Excerpted records below:

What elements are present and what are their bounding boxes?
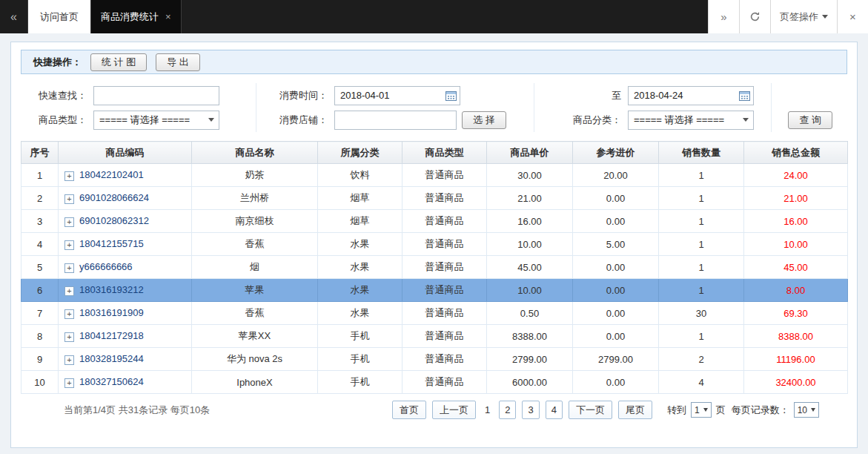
table-row[interactable]: 4+180412155715香蕉水果普通商品10.005.00110.00 bbox=[21, 233, 848, 256]
expand-row-icon[interactable]: + bbox=[64, 309, 74, 319]
cell-qty: 1 bbox=[659, 210, 744, 233]
page-size-label: 每页记录数： bbox=[732, 404, 789, 417]
expand-row-icon[interactable]: + bbox=[64, 286, 74, 296]
cell-no: 1 bbox=[21, 164, 59, 187]
product-code-link[interactable]: y666666666 bbox=[79, 261, 133, 272]
table-row[interactable]: 2+6901028066624兰州桥烟草普通商品21.000.00121.00 bbox=[21, 187, 848, 210]
table-row[interactable]: 3+6901028062312南京细枝烟草普通商品16.000.00116.00 bbox=[21, 210, 848, 233]
consume-time-from-input[interactable]: 2018-04-01 bbox=[334, 86, 460, 105]
cell-name: 兰州桥 bbox=[192, 187, 318, 210]
cell-category: 水果 bbox=[318, 302, 402, 325]
consume-time-to-input[interactable]: 2018-04-24 bbox=[628, 86, 754, 105]
column-header[interactable]: 商品名称 bbox=[192, 142, 318, 164]
expand-row-icon[interactable]: + bbox=[64, 332, 74, 342]
page-number-button[interactable]: 3 bbox=[522, 401, 539, 419]
expand-row-icon[interactable]: + bbox=[64, 240, 74, 250]
table-row[interactable]: 7+180316191909香蕉水果普通商品0.500.003069.30 bbox=[21, 302, 848, 325]
product-code-link[interactable]: 180316191909 bbox=[79, 307, 144, 318]
tab-bar-controls: » 页签操作 × bbox=[708, 0, 868, 33]
date-from-value: 2018-04-01 bbox=[340, 90, 445, 101]
close-all-tabs-button[interactable]: × bbox=[837, 0, 868, 33]
column-header[interactable]: 销售总金额 bbox=[744, 142, 848, 164]
cell-ref_price: 0.00 bbox=[573, 302, 659, 325]
cell-qty: 1 bbox=[659, 233, 744, 256]
quick-search-input[interactable] bbox=[93, 86, 219, 105]
refresh-tab-button[interactable] bbox=[739, 0, 770, 33]
cell-category: 烟草 bbox=[318, 210, 402, 233]
statistics-chart-button[interactable]: 统 计 图 bbox=[90, 53, 147, 71]
product-code-link[interactable]: 180422102401 bbox=[79, 169, 144, 180]
table-row[interactable]: 10+180327150624IphoneX手机普通商品6000.000.004… bbox=[21, 371, 848, 394]
consume-shop-input[interactable] bbox=[334, 111, 457, 130]
export-button[interactable]: 导 出 bbox=[156, 53, 200, 71]
next-page-button[interactable]: 下一页 bbox=[569, 401, 612, 419]
query-button[interactable]: 查 询 bbox=[788, 111, 832, 129]
product-code-link[interactable]: 180412155715 bbox=[79, 238, 144, 249]
cell-total: 10.00 bbox=[744, 233, 848, 256]
expand-row-icon[interactable]: + bbox=[64, 355, 74, 365]
consume-shop-label: 消费店铺： bbox=[256, 108, 333, 132]
product-code-link[interactable]: 180316193212 bbox=[79, 284, 144, 295]
table-row[interactable]: 8+180412172918苹果XX手机普通商品8388.000.0018388… bbox=[21, 325, 848, 348]
table-row[interactable]: 1+180422102401奶茶饮料普通商品30.0020.00124.00 bbox=[21, 164, 848, 187]
page-number-button[interactable]: 4 bbox=[546, 401, 563, 419]
product-type-value: ===== 请选择 ===== bbox=[99, 114, 190, 127]
goto-page-select[interactable]: 1 bbox=[691, 402, 712, 418]
product-type-select[interactable]: ===== 请选择 ===== bbox=[93, 111, 219, 130]
column-header[interactable]: 商品单价 bbox=[487, 142, 573, 164]
tab-bar-spacer bbox=[182, 0, 708, 33]
page-number-button[interactable]: 1 bbox=[482, 401, 493, 419]
tab-home[interactable]: 访问首页 bbox=[28, 0, 91, 33]
first-page-button[interactable]: 首页 bbox=[392, 401, 426, 419]
expand-row-icon[interactable]: + bbox=[64, 217, 74, 227]
product-code-link[interactable]: 180328195244 bbox=[79, 353, 144, 364]
cell-category: 水果 bbox=[318, 279, 402, 302]
choose-shop-button[interactable]: 选 择 bbox=[462, 111, 506, 129]
table-row[interactable]: 5+y666666666烟水果普通商品45.000.00145.00 bbox=[21, 256, 848, 279]
column-header[interactable]: 商品类型 bbox=[402, 142, 487, 164]
page-size-select[interactable]: 10 bbox=[794, 402, 819, 418]
column-header[interactable]: 销售数量 bbox=[659, 142, 744, 164]
product-code-link[interactable]: 180327150624 bbox=[79, 376, 144, 387]
last-page-button[interactable]: 尾页 bbox=[618, 401, 652, 419]
product-category-select[interactable]: ===== 请选择 ===== bbox=[628, 111, 754, 130]
product-code-link[interactable]: 180412172918 bbox=[79, 330, 144, 341]
pagination-controls: 首页 上一页 1234 下一页 尾页 转到 1 页 每页记录数： 10 bbox=[392, 401, 819, 419]
product-code-link[interactable]: 6901028062312 bbox=[79, 215, 149, 226]
column-header[interactable]: 所属分类 bbox=[318, 142, 402, 164]
cell-code: +180412172918 bbox=[59, 325, 192, 348]
cell-no: 8 bbox=[21, 325, 59, 348]
cell-ref_price: 5.00 bbox=[573, 233, 659, 256]
to-label: 至 bbox=[534, 83, 626, 108]
product-code-link[interactable]: 6901028066624 bbox=[79, 192, 149, 203]
page-number-button[interactable]: 2 bbox=[499, 401, 516, 419]
table-row[interactable]: 9+180328195244华为 nova 2s手机普通商品2799.00279… bbox=[21, 348, 848, 371]
cell-no: 2 bbox=[21, 187, 59, 210]
tab-close-icon[interactable]: × bbox=[165, 11, 171, 22]
column-header[interactable]: 序号 bbox=[21, 142, 59, 164]
table-row[interactable]: 6+180316193212苹果水果普通商品10.000.0018.00 bbox=[21, 279, 848, 302]
tab-operations-dropdown[interactable]: 页签操作 bbox=[770, 0, 837, 33]
page-size-value: 10 bbox=[798, 405, 807, 415]
expand-row-icon[interactable]: + bbox=[64, 263, 74, 273]
cell-code: +180328195244 bbox=[59, 348, 192, 371]
cell-price: 30.00 bbox=[487, 164, 573, 187]
scroll-tabs-left-button[interactable]: « bbox=[0, 0, 28, 33]
calendar-icon[interactable] bbox=[445, 91, 457, 101]
column-header[interactable]: 参考进价 bbox=[573, 142, 659, 164]
cell-type: 普通商品 bbox=[402, 348, 487, 371]
prev-page-button[interactable]: 上一页 bbox=[432, 401, 476, 419]
cell-category: 烟草 bbox=[318, 187, 402, 210]
expand-row-icon[interactable]: + bbox=[64, 171, 74, 181]
tab-product-consume-stats[interactable]: 商品消费统计 × bbox=[91, 0, 182, 33]
expand-row-icon[interactable]: + bbox=[64, 194, 74, 204]
goto-page-value: 1 bbox=[695, 405, 700, 415]
cell-price: 10.00 bbox=[487, 233, 573, 256]
cell-no: 9 bbox=[21, 348, 59, 371]
cell-category: 手机 bbox=[318, 348, 402, 371]
cell-ref_price: 0.00 bbox=[573, 325, 659, 348]
column-header[interactable]: 商品编码 bbox=[59, 142, 192, 164]
calendar-icon[interactable] bbox=[739, 91, 750, 101]
scroll-tabs-right-button[interactable]: » bbox=[708, 0, 739, 33]
expand-row-icon[interactable]: + bbox=[64, 378, 74, 388]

End of Excerpted records.

**What to do**
The entries above, every one of them, should be retyped exactly, with no pictures carried over.

**Your solution**
What elements are present and what are their bounding boxes?
table-row[interactable]: 4+180412155715香蕉水果普通商品10.005.00110.00 bbox=[21, 233, 848, 256]
expand-row-icon[interactable]: + bbox=[64, 309, 74, 319]
cell-qty: 1 bbox=[659, 210, 744, 233]
page-size-label: 每页记录数： bbox=[732, 404, 789, 417]
expand-row-icon[interactable]: + bbox=[64, 286, 74, 296]
cell-no: 1 bbox=[21, 164, 59, 187]
product-code-link[interactable]: y666666666 bbox=[79, 261, 133, 272]
table-row[interactable]: 2+6901028066624兰州桥烟草普通商品21.000.00121.00 bbox=[21, 187, 848, 210]
table-row[interactable]: 3+6901028062312南京细枝烟草普通商品16.000.00116.00 bbox=[21, 210, 848, 233]
consume-time-from-input[interactable]: 2018-04-01 bbox=[334, 86, 460, 105]
cell-name: 兰州桥 bbox=[192, 187, 318, 210]
cell-category: 水果 bbox=[318, 302, 402, 325]
consume-time-to-input[interactable]: 2018-04-24 bbox=[628, 86, 754, 105]
column-header[interactable]: 商品名称 bbox=[192, 142, 318, 164]
expand-row-icon[interactable]: + bbox=[64, 332, 74, 342]
page-number-button[interactable]: 3 bbox=[522, 401, 539, 419]
expand-row-icon[interactable]: + bbox=[64, 240, 74, 250]
table-row[interactable]: 7+180316191909香蕉水果普通商品0.500.003069.30 bbox=[21, 302, 848, 325]
product-code-link[interactable]: 180316191909 bbox=[79, 307, 144, 318]
tab-bar-controls: » 页签操作 × bbox=[708, 0, 868, 33]
date-from-value: 2018-04-01 bbox=[340, 90, 445, 101]
close-all-tabs-button[interactable]: × bbox=[837, 0, 868, 33]
column-header[interactable]: 销售总金额 bbox=[744, 142, 848, 164]
cell-ref_price: 0.00 bbox=[573, 302, 659, 325]
cell-qty: 1 bbox=[659, 233, 744, 256]
quick-search-input[interactable] bbox=[93, 86, 219, 105]
refresh-tab-button[interactable] bbox=[739, 0, 770, 33]
cell-category: 烟草 bbox=[318, 210, 402, 233]
statistics-chart-button[interactable]: 统 计 图 bbox=[90, 53, 147, 71]
product-code-link[interactable]: 180422102401 bbox=[79, 169, 144, 180]
table-row[interactable]: 10+180327150624IphoneX手机普通商品6000.000.004… bbox=[21, 371, 848, 394]
consume-shop-input[interactable] bbox=[334, 111, 457, 130]
export-button[interactable]: 导 出 bbox=[156, 53, 200, 71]
next-page-button[interactable]: 下一页 bbox=[569, 401, 612, 419]
query-button[interactable]: 查 询 bbox=[788, 111, 832, 129]
product-code-link[interactable]: 180412155715 bbox=[79, 238, 144, 249]
cell-total: 10.00 bbox=[744, 233, 848, 256]
expand-row-icon[interactable]: + bbox=[64, 355, 74, 365]
consume-shop-label: 消费店铺： bbox=[256, 108, 333, 132]
product-code-link[interactable]: 180316193212 bbox=[79, 284, 144, 295]
table-row[interactable]: 8+180412172918苹果XX手机普通商品8388.000.0018388… bbox=[21, 325, 848, 348]
table-row[interactable]: 1+180422102401奶茶饮料普通商品30.0020.00124.00 bbox=[21, 164, 848, 187]
page-number-button[interactable]: 4 bbox=[546, 401, 563, 419]
product-type-value: ===== 请选择 ===== bbox=[99, 114, 190, 127]
goto-page-select[interactable]: 1 bbox=[691, 402, 712, 418]
product-type-select[interactable]: ===== 请选择 ===== bbox=[93, 111, 219, 130]
column-header[interactable]: 商品单价 bbox=[487, 142, 573, 164]
tab-bar-spacer bbox=[182, 0, 708, 33]
page-number-button[interactable]: 1 bbox=[482, 401, 493, 419]
tab-home[interactable]: 访问首页 bbox=[28, 0, 91, 33]
first-page-button[interactable]: 首页 bbox=[392, 401, 426, 419]
expand-row-icon[interactable]: + bbox=[64, 217, 74, 227]
product-code-link[interactable]: 180328195244 bbox=[79, 353, 144, 364]
cell-category: 水果 bbox=[318, 279, 402, 302]
choose-shop-button[interactable]: 选 择 bbox=[462, 111, 506, 129]
table-row[interactable]: 5+y666666666烟水果普通商品45.000.00145.00 bbox=[21, 256, 848, 279]
column-header[interactable]: 商品类型 bbox=[402, 142, 487, 164]
page-size-select[interactable]: 10 bbox=[794, 402, 819, 418]
column-header[interactable]: 销售数量 bbox=[659, 142, 744, 164]
product-code-link[interactable]: 180327150624 bbox=[79, 376, 144, 387]
last-page-button[interactable]: 尾页 bbox=[618, 401, 652, 419]
product-category-select[interactable]: ===== 请选择 ===== bbox=[628, 111, 754, 130]
product-code-link[interactable]: 180412172918 bbox=[79, 330, 144, 341]
pagination-controls: 首页 上一页 1234 下一页 尾页 转到 1 页 每页记录数： 10 bbox=[392, 401, 819, 419]
product-code-link[interactable]: 6901028062312 bbox=[79, 215, 149, 226]
column-header[interactable]: 所属分类 bbox=[318, 142, 402, 164]
cell-code: +180412172918 bbox=[59, 325, 192, 348]
cell-no: 8 bbox=[21, 325, 59, 348]
cell-ref_price: 5.00 bbox=[573, 233, 659, 256]
to-label: 至 bbox=[534, 83, 626, 108]
product-code-link[interactable]: 6901028066624 bbox=[79, 192, 149, 203]
page-number-button[interactable]: 2 bbox=[499, 401, 516, 419]
table-row[interactable]: 9+180328195244华为 nova 2s手机普通商品2799.00279… bbox=[21, 348, 848, 371]
cell-no: 2 bbox=[21, 187, 59, 210]
tab-close-icon[interactable]: × bbox=[165, 11, 171, 22]
column-header[interactable]: 序号 bbox=[21, 142, 59, 164]
table-row[interactable]: 6+180316193212苹果水果普通商品10.000.0018.00 bbox=[21, 279, 848, 302]
tab-operations-dropdown[interactable]: 页签操作 bbox=[770, 0, 837, 33]
page-size-value: 10 bbox=[798, 405, 807, 415]
expand-row-icon[interactable]: + bbox=[64, 263, 74, 273]
cell-code: +180328195244 bbox=[59, 348, 192, 371]
cell-price: 30.00 bbox=[487, 164, 573, 187]
scroll-tabs-left-button[interactable]: « bbox=[0, 0, 28, 33]
calendar-icon[interactable] bbox=[445, 91, 457, 101]
column-header[interactable]: 参考进价 bbox=[573, 142, 659, 164]
cell-type: 普通商品 bbox=[402, 348, 487, 371]
prev-page-button[interactable]: 上一页 bbox=[432, 401, 476, 419]
cell-category: 烟草 bbox=[318, 187, 402, 210]
expand-row-icon[interactable]: + bbox=[64, 171, 74, 181]
tab-product-consume-stats[interactable]: 商品消费统计 × bbox=[91, 0, 182, 33]
expand-row-icon[interactable]: + bbox=[64, 194, 74, 204]
goto-page-value: 1 bbox=[695, 405, 700, 415]
cell-price: 10.00 bbox=[487, 233, 573, 256]
cell-no: 9 bbox=[21, 348, 59, 371]
cell-category: 手机 bbox=[318, 348, 402, 371]
cell-ref_price: 0.00 bbox=[573, 325, 659, 348]
column-header[interactable]: 商品编码 bbox=[59, 142, 192, 164]
calendar-icon[interactable] bbox=[739, 91, 750, 101]
scroll-tabs-right-button[interactable]: » bbox=[708, 0, 739, 33]
expand-row-icon[interactable]: + bbox=[64, 378, 74, 388]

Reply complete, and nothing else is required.